As the mobile phone becomes Africa’s top gadget, with over 600 million subscriptions and more being shipped in, MPrep wants to make educational content available for students.
MPrep’s aim is to make education mobile using widely available mobile technology. They also want to connect schools in the most remote areas of the world with quality educational resources and provide student, teacher, parent, and educational network solutions.
TechMoran caught up with the co-founders and this is their story.
When was it launched and where?
We launched our first product — an SMS quiz tool for students in February of 2012. Publicly, we launched this tool in May 2012 when we started offering school data accounts. I guess our official “launch” as a company was at the KEPSHA conference last year in Mombasa. (It was 11-14 Sept.) We are gearing up for a national launch with our partner next month.
Who are its founders?
Toni Maraviglia and Kago Kagichiri. Toni’s the educator; Kago’s the brains behind the technology. Really though, I’d like to think of our current team as the founders. A company is not about an idea; it’s about execution.
What problem do you solve?
Ultimately we aim to solve problems that lead to students failing. We connect students to study tools, teachers and parents to data to help their children improve, and educational leaders to resources. Most importantly, we’re creating a network in which the dialogue around student learning grows, enticing schools to collaborate and compete. And we want no one left out of this dialogue. A tech solution alone is not a silver bullet to cure educational woes; we must attack failure from all sides.
How does it work?
It depends if you’re a student, teacher, parent, or admin. If you’re a student, you can use MPrep by texting 8512 with the word start. You’ll then register. Students can now take quizzes and tutorials via SMS and will receive marks and rankings at the end. Teachers and parents can also register by texting the Safaricom shortcode 8512 with the words TEACHER or PARENT. Depending on who you are, MPrep will lead you through the registration process. We’re still a closed beta in terms of the data accounts that are available via web/mobile web, so a person would have to call us to get their school or parent account set up. (This will change come February, however.)

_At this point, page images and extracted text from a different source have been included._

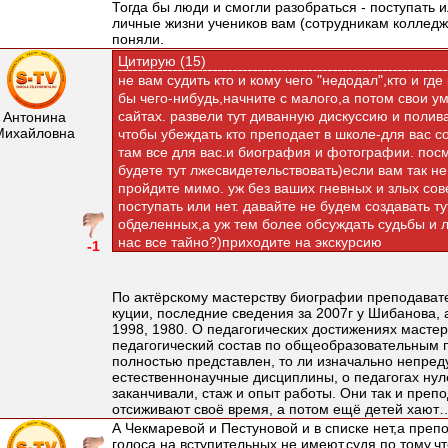
Тогда бы люди и смогли разобраться - поступать ил
личные жизни учеников вам (сотрудникам колледж
поняли.
Цитирую (15)
не вам судить кто и кому чего "недодал",кто и где
бы чего-нибудь,начните с малого,а потом свои 
сайтах. развели тут диванную дискуссию и полива
Антонина
Михайловна
чтобы убеждать кто преподает в школе-для вас с
там все для вас.и биография и фотографии. посм
будете тут лжесвидетельствовать)если вам так н
пройдите мимо. уж без ваших гневных и злых сов
поступать или нет. давайте не будем создавать 
обделенных,а уж тем более обсуждать судьбы и л
нас все тайно?)приходите на экскурсию
-1
По актёрскому мастерству биографии преподавате
куции, последние сведения за 2007г у Шибанова, 
1998, 1980. О педагогических достижениях мастер
педагогический состав по общеобразовательным 
полностью представлен, то ли изначально непре
естественнонаучные дисциплины, о педагогах ну
заканчивали, стаж и опыт работы. Они так и препо
отсиживают своё время, а потом ещё детей хают
А Чекмаревой и Пестуновой и в списке нет,а преп
голоса на вступительных не имеют,судя по тому,чт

Take us through your features
This would take a while! I would say try out the SMS tool yourself and if you’d like to see a demo of our data accounts, check out our demo video: https://vimeo.com/39535546
How any users so far?
We have 8,000 students at over 350 schools across Kenya using the student tool. We have 15 schools subscribing to data. It’s our aim to reach 100,000 students, 5,000 teachers, and 2,000 parents by the end of the year.

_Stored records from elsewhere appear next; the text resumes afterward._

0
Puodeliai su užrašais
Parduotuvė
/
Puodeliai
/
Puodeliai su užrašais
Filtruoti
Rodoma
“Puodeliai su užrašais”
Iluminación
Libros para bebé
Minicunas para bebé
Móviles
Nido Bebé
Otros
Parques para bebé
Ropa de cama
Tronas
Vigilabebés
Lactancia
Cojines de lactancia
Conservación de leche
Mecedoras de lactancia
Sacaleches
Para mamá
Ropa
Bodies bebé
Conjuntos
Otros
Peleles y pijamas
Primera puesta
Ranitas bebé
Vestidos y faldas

What is your business model?
Students (well really, their parents) pay a minimal cost for the SMS service, about 3KSh per quiz/tutorial. Schools and parents pay for web-based data accounts. We also customize MPrep and give solutions to educational networks — these are demand-driven solutions.
Any competition in town?
We’ve seen the greatest competition with companies that give customized SMS software. I won’t really name names. Of course there’s competition from paper products, tech solutions that schools are already using, and new ones that are popping up in the market.
How unique are you from them?
There are few educational solutions that are willing to be demand-driven, especially when it comes to remote areas. As a teacher myself, I see a lot of solutions popping up that 1. I would never use with my students, 2. Run on the ‘novelty effect’ of new, cool technology, 3. Are expensive, and 4. Are not truly accessible (let’s think about this — bandwidth is still next to nil in the rural areas!)
MPrep engages students, is easily accessible, affordable, and appropriate enough to work in classrooms. We aim to empower teachers.
Any funding yet? How much?
We started with $30K of personal funding, have won $80K in competitions, and just closed our seed round with $175K. All numbers in USD.
Holy moley, we have a lot of both. We believe in many strategic partnerships in order to attack student failure from multiple levels. I would say our four biggest partners are Safaricom, KEPSHA (primary school heads association), Child Friendly Schools (CFS) initiative, and biNu. We have others we can’t announce yet, and we also have advisors within the Ministry, UNICEF, Teach For America, and Pearson. We’re being incubated at the m:Lab. For clients, we sell to schools, school networks and educational networks.
I would say our biggest challenge now is staying focused. We know what we’re doing is working, but we don’t want to get sidetracked.
What are your 2013 plans?
National launch in February. Scale to 100,000 students. Provide an awesome, social tool for kids, parents, and teachers. Have fun. Change the way we think about technology in education. Go on a Team ostrich-riding excursion.
Do you want to be Africa-wide?
We want to be world-wide.
What else have done that is successful?
With the Muhuru Bay teachers and head teachers, I started an incentive-based educational programme in South Nyanza called WISERBridge back in 2008. It has quadrupled the KCPE passing rate since then, and it is now run and operated by the community.